- What is required: What lines of the material hold the string "ferrat"? Pull each of them out.

- Records for processing:
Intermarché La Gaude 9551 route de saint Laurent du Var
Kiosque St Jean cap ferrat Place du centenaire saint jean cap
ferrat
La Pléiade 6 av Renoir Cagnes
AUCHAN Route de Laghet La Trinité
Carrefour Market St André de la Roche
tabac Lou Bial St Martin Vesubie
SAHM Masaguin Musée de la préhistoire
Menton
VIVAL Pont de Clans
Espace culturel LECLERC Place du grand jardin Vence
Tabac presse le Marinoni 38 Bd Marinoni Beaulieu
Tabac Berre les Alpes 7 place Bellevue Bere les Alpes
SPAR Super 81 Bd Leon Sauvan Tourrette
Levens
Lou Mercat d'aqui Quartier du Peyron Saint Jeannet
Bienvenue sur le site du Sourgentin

--

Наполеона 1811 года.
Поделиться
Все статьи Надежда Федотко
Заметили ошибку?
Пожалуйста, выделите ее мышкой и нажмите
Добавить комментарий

- Output for this exercise:
Kiosque St Jean cap ferrat Place du centenaire saint jean cap
ferrat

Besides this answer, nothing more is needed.